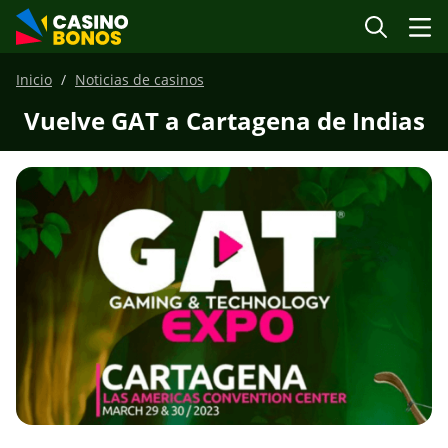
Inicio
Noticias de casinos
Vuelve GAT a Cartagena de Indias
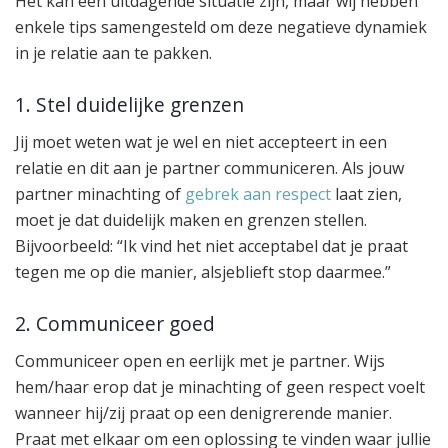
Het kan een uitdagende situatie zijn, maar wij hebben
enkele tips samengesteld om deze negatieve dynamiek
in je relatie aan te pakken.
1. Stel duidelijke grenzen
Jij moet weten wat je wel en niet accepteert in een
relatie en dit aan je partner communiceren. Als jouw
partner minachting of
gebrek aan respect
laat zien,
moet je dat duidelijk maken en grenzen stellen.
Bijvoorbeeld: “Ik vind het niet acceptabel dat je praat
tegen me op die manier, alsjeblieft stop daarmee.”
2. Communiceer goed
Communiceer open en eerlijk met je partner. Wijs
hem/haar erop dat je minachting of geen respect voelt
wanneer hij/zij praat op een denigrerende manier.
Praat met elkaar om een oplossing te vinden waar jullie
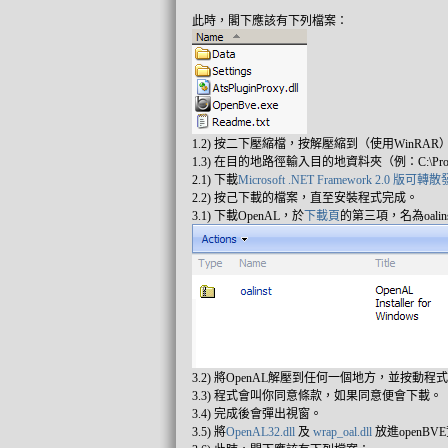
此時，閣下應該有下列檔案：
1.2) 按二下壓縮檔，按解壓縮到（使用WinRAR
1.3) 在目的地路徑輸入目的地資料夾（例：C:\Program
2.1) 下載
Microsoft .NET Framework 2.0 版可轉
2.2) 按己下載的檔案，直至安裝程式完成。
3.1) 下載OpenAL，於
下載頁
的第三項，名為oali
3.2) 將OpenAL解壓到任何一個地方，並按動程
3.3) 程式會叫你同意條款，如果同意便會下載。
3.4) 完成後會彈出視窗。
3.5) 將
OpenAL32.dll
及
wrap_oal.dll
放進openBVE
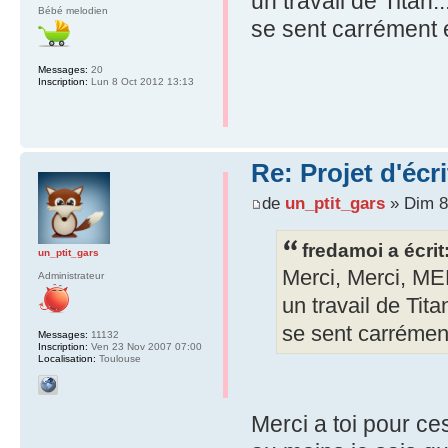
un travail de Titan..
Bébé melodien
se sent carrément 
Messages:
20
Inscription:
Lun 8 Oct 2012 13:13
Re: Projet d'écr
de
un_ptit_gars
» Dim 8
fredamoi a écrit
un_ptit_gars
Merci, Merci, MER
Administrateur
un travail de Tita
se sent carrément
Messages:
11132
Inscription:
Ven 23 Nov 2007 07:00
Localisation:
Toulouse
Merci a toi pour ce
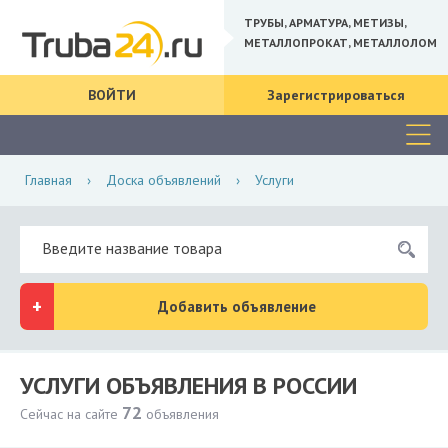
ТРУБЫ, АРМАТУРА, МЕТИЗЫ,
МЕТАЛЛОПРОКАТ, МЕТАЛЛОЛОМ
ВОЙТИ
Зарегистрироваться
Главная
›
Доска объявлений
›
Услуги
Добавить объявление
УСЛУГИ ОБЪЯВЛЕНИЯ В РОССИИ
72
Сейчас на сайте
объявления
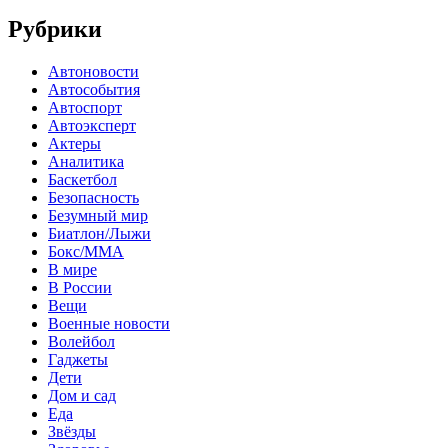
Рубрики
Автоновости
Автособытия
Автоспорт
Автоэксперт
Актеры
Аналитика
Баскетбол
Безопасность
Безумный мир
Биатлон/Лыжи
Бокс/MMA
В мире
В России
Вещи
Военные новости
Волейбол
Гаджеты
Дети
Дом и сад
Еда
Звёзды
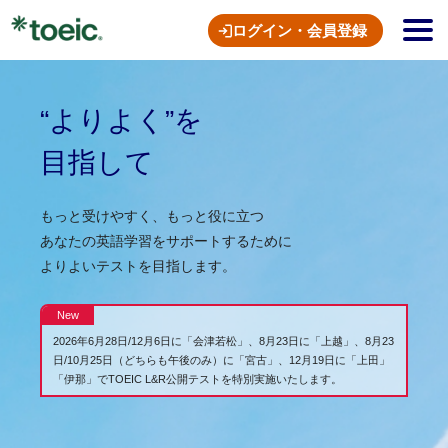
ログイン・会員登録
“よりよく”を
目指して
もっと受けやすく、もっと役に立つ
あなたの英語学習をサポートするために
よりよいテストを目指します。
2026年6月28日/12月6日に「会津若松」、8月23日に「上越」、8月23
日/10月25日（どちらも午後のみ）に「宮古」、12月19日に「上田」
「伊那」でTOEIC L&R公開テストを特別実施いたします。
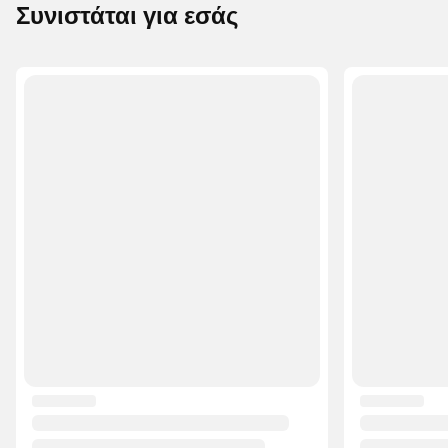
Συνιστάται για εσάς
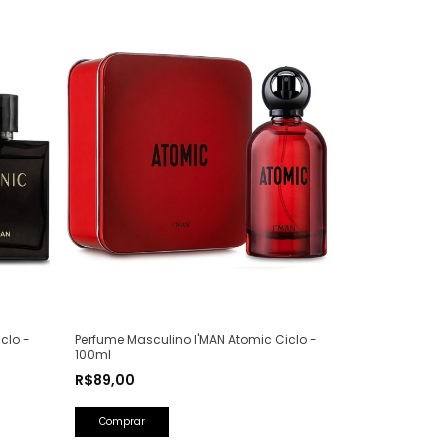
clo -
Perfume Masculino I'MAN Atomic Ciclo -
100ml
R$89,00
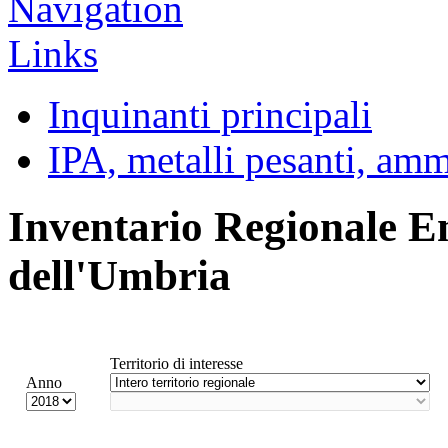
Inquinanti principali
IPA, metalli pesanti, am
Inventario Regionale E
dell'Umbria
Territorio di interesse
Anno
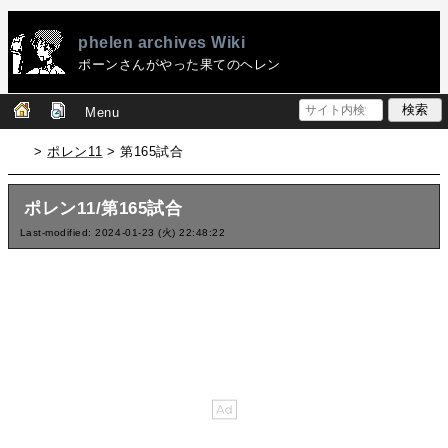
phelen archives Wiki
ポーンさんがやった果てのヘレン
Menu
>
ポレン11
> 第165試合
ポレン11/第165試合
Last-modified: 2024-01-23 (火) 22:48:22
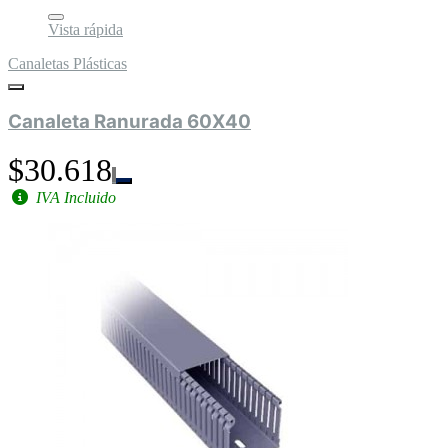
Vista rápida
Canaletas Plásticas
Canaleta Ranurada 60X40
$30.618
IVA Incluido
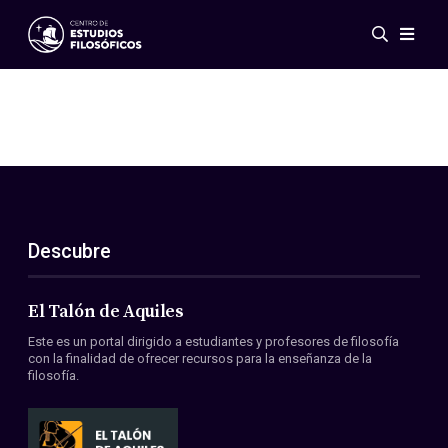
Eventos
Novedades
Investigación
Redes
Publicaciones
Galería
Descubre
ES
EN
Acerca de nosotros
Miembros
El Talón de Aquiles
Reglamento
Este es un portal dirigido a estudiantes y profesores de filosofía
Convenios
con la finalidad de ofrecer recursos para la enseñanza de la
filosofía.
────────────────────
[Your goal] An exact copy of all the entries is required, and it must contain no pictures.

[Worked solution]
Inicio
Noticias de casinos
Vuelve GAT a Cartagena de Indias
Het kan een uitdagende situatie zijn, maar wij hebben
enkele tips samengesteld om deze negatieve dynamiek
in je relatie aan te pakken.
1. Stel duidelijke grenzen
Jij moet weten wat je wel en niet accepteert in een
relatie en dit aan je partner communiceren. Als jouw
partner minachting of
gebrek aan respect
laat zien,
moet je dat duidelijk maken en grenzen stellen.
Bijvoorbeeld: “Ik vind het niet acceptabel dat je praat
tegen me op die manier, alsjeblieft stop daarmee.”
2. Communiceer goed
Communiceer open en eerlijk met je partner. Wijs
hem/haar erop dat je minachting of geen respect voelt
wanneer hij/zij praat op een denigrerende manier.
Praat met elkaar om een oplossing te vinden waar jullie
此時，閣下應該有下列檔案：
1.2) 按二下壓縮檔，按解壓縮到（使用WinRAR
1.3) 在目的地路徑輸入目的地資料夾（例：C:\Program
2.1) 下載
Microsoft .NET Framework 2.0 版可轉
2.2) 按己下載的檔案，直至安裝程式完成。
3.1) 下載OpenAL，於
下載頁
的第三項，名為oali
3.2) 將OpenAL解壓到任何一個地方，並按動程
3.3) 程式會叫你同意條款，如果同意便會下載。
3.4) 完成後會彈出視窗。
3.5) 將
OpenAL32.dll
及
wrap_oal.dll
放進openBVE
un travail de Titan..
Bébé melodien
se sent carrément 
Messages:
20
Inscription:
Lun 8 Oct 2012 13:13
Re: Projet d'écr
de
un_ptit_gars
» Dim 8
fredamoi a écrit
un_ptit_gars
Merci, Merci, MER
Administrateur
un travail de Tita
se sent carrément
Messages:
11132
Inscription:
Ven 23 Nov 2007 07:00
Localisation:
Toulouse
Merci a toi pour ce
ТРУБЫ, АРМАТУРА, МЕТИЗЫ,
МЕТАЛЛОПРОКАТ, МЕТАЛЛОЛОМ
ВОЙТИ
Зарегистрироваться
Главная
›
Доска объявлений
›
Услуги
Добавить объявление
УСЛУГИ ОБЪЯВЛЕНИЯ В РОССИИ
72
Сейчас на сайте
объявления
Рубрики
Автоновости
Автособытия
Автоспорт
Автоэксперт
Актеры
Аналитика
Баскетбол
Безопасность
Безумный мир
Биатлон/Лыжи
Бокс/MMA
В мире
В России
Вещи
Военные новости
Волейбол
Гаджеты
Дети
Дом и сад
Еда
Звёзды
ログイン・会員登録
“よりよく”を
目指して
もっと受けやすく、もっと役に立つ
あなたの英語学習をサポートするために
よりよいテストを目指します。
2026年6月28日/12月6日に「会津若松」、8月23日に「上越」、8月23
日/10月25日（どちらも午後のみ）に「宮古」、12月19日に「上田」
「伊那」でTOEIC L&R公開テストを特別実施いたします。
Συνιστάται για εσάς
clo -
Perfume Masculino I'MAN Atomic Ciclo -
100ml
R$89,00
Inquinanti principali
IPA, metalli pesanti, am
Inventario Regionale E
dell'Umbria
Territorio di interesse
Anno
phelen archives Wiki
ポーンさんがやった果てのヘレン
Menu
>
ポレン11
> 第165試合
ポレン11/第165試合
Last-modified: 2024-01-23 (火) 22:48:22
Vista rápida
Canaletas Plásticas
Canaleta Ranurada 60X40
$30.618
IVA Incluido
Eventos
Novedades
Investigación
Redes
Publicaciones
Galería
Descubre
ES
EN
Acerca de nosotros
Miembros
El Talón de Aquiles
Reglamento
Este es un portal dirigido a estudiantes y profesores de filosofía
Convenios
con la finalidad de ofrecer recursos para la enseñanza de la
filosofía.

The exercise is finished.